[Footnote 32: The Polynesians, like the ancient Hebrews, practiced circumcision with strict ceremonial observances.]
[Footnote 33: The gods invoked by Aiwohikupua are not translated with certainty, but they evidently represent such forces of the elements as we see later belong among the family deities of the Aiwohikupua household. Prayer as an invocation to the gods who are called upon for help is one of the most characteristic features of native ritual, and the termination amama, generally accompanied by the finishing phrases ua noa, “it is finished,” and lele wale aku la, “flown away,” is genuine Polynesian. Literally mama means “to chew,” but not for the purpose of swallowing like food, but to spit out of the mouth, as in the preparation of awa. The term may therefore, authorities say, be connected with the ceremonial chewing of awa in the ritualistic invocations to the gods. A similar prayer quoted by Gill (Myths and Songs, 120) he ascribes to the antiquity of the story.]
[Footnote 34: The laau palau, literally “wood-that-cuts,” which Wise translates “war club,” has not been identified on Hawaii in the Bishop Museum, but is described from other groups. Gill, from the Hervey Islands, calls it a sharpened digging stick, used also as a weapon. The gigantic dimensions of these sticks and their appellations are emphasized in the hero tales.]
[Footnote 35: The Hawaiian cloak or kihei is a large square, 2 yards in size, made of bark cloth worn over the shoulders and joined by two corners on one side in a knot.]

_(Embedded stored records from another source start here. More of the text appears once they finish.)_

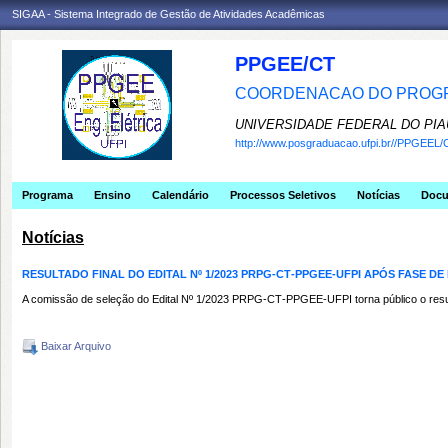
SIGAA - Sistema Integrado de Gestão de Atividades Acadêmicas
PPGEE/CT
COORDENACAO DO PROGR
UNIVERSIDADE FEDERAL DO PIA
http://www.posgraduacao.ufpi.br//PPGEEL/
Programa
Ensino
Calendário
Processos Seletivos
Notícias
Doc
Notícias
RESULTADO FINAL DO EDITAL Nº 1/2023 PRPG‐CT‐PPGEE‐UFPI APÓS FASE D
A comissão de seleção do Edital Nº 1/2023 PRPG‐CT‐PPGEE‐UFPI torna público o resultad
Baixar Arquivo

[Footnote 36: The meaning of the idiomatic boast he lala kamahele no ka laau ku i ka pali is uncertain. I take it to be a punning reference to the Pali family from whom the chief sprang, but it may simply be a way of saying “I am a very high chief.” Kamahele is a term applied to a favorite and petted child, as, in later religious apostrophe, to Christ himself.]
CHAPTER VI
[Footnote 37: The puloulou is said to have been introduced by Paao some five hundred years ago, together with the ceremonial taboo of which it is the symbol. Since for a person of low rank to approach a sacred place or person was death to the intruder, it was necessary to guard against accidental offences by the use of a sign. The puloulou consisted of a ball-shaped bundle of white bark cloth attached to the end of a staff. This symbol is to be seen represented upon the Hawaiian coat of arms; and Kalakaua’s puloulou, a gilded wooden ball on the end of a long staff, is preserved in the Bishop Museum.]
[Footnote 38: Long life was the Polynesian idea of divine blessing. Of Kualii the chanter boasts that he “lived to be carried to battle in a net.” The word is kaikoko, “to carry on the back in a net,” as in the case of old and feeble persons. Polynesian dialects contain a full vocabulary of age terms from infancy to old age.]